The U.S. State Dept. is on track to set the record for the highest demand year ever for passport applications, far surprising its previous highs in 2007 and 2017. While that is good news for a travel industry that has suffered through the lows of COVID-19, it could spell bad news for travelers.
根据最新的更新状态Dept., that increase in demand, which has produced more than 500,000 applications during some weeks this winter, could easily mean more time waiting for passport renewal.
更新3月早些时候发表说,the current processing times are 8 to 11 weeks for routine service and 5 to 7 weeks for expedited service.

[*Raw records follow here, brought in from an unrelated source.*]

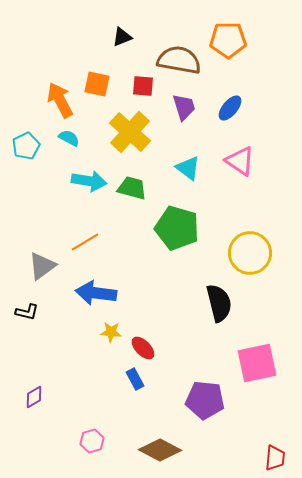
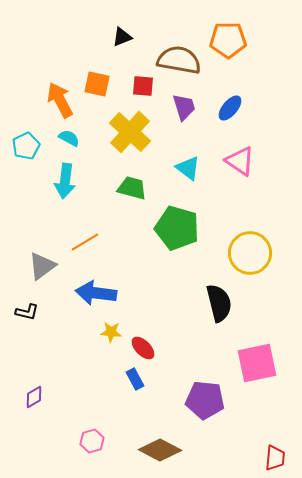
cyan arrow: moved 24 px left; rotated 88 degrees clockwise
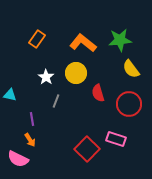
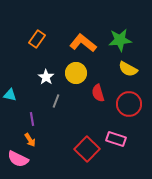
yellow semicircle: moved 3 px left; rotated 24 degrees counterclockwise
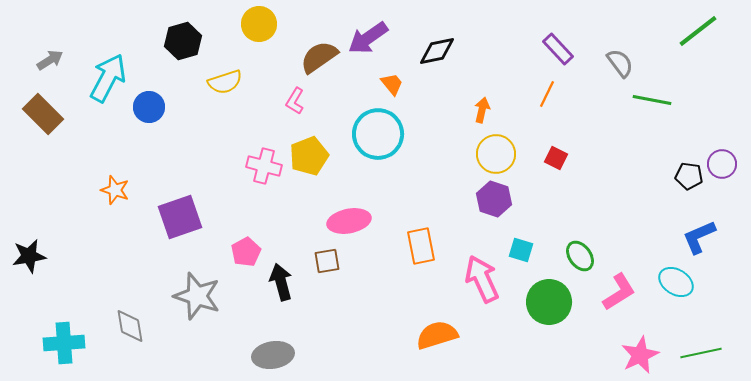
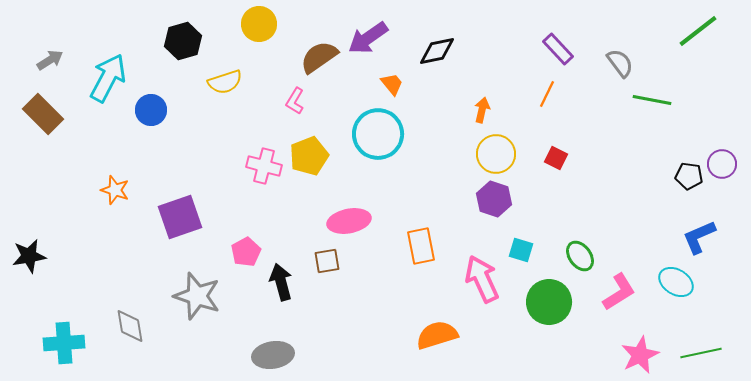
blue circle at (149, 107): moved 2 px right, 3 px down
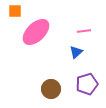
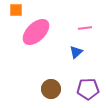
orange square: moved 1 px right, 1 px up
pink line: moved 1 px right, 3 px up
purple pentagon: moved 1 px right, 5 px down; rotated 15 degrees clockwise
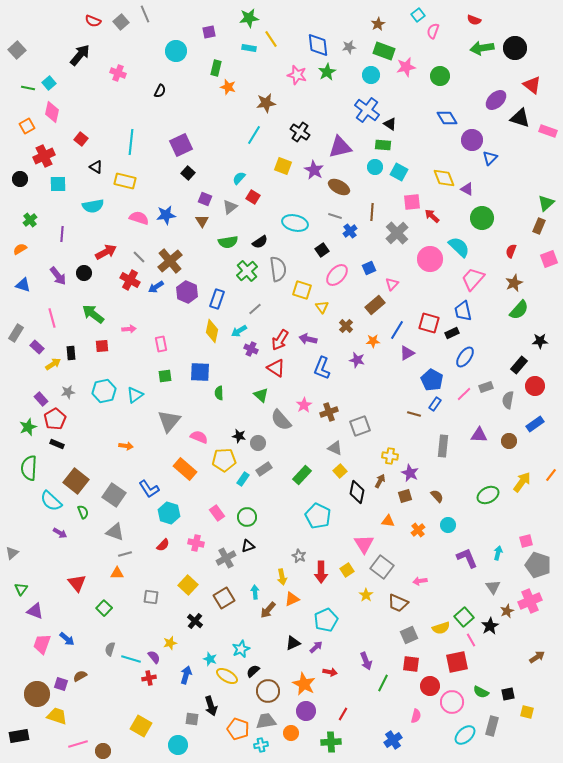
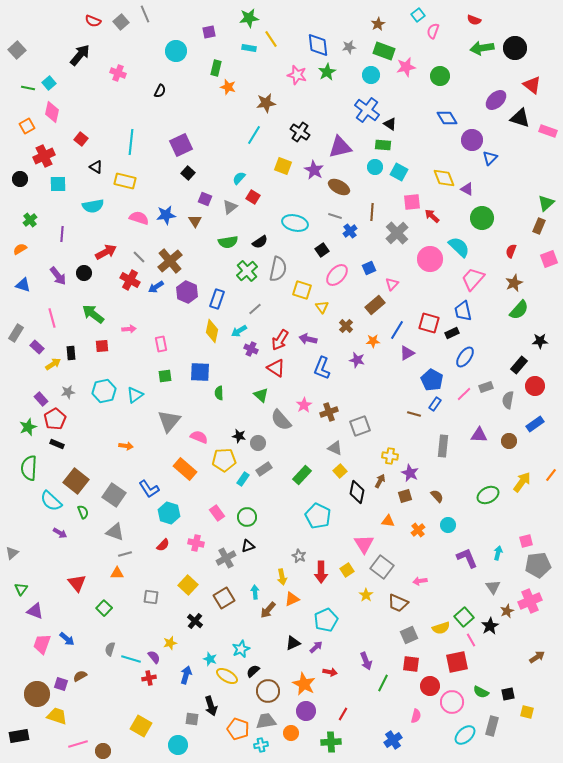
brown triangle at (202, 221): moved 7 px left
gray semicircle at (278, 269): rotated 20 degrees clockwise
gray pentagon at (538, 565): rotated 25 degrees counterclockwise
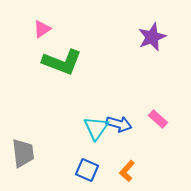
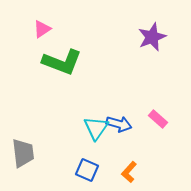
orange L-shape: moved 2 px right, 1 px down
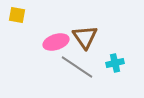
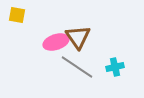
brown triangle: moved 7 px left
cyan cross: moved 4 px down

Expedited service costs an additional $60 per application on top of the $130 application fee for a standard passport book (a passport card will cost an additional $30).
However, the bigger news for the update for future international travelers is that the State Dept. admitted that the timeline could soon get even worse for travelers.
“These processing times fluctuate throughout the year depending on demand and we anticipate that they will rise, especially as we approach the busier travel season,” theU.S. State Dept. said in its most recent update.
The State Dept. is promising to do what it can to keep those times under control—it said it is “aggressively recruiting and hiring across our passport agencies and centers” and has already had its team members “contribute tens of thousands of hours of overtime a month to issue the millions of passports sought by traveling Americans.”
It said it has also opened a satellite office to help process “the large number of applications” it is receiving.
The State Dept. had been allowing some to renew their passport online. The online portal, which was technically still in testing mode, was open as recently as January, giving passport holders the chance to do everything online. However, that portal is now closed and while the State Dept. told TMR that the plan is to roll it out fully sometime this year, that’s not an option for travelers right now.
The online system also had its fair share of issues—according toCBS News, some who submitted applications through the virtual portal in January are still waiting on renewal.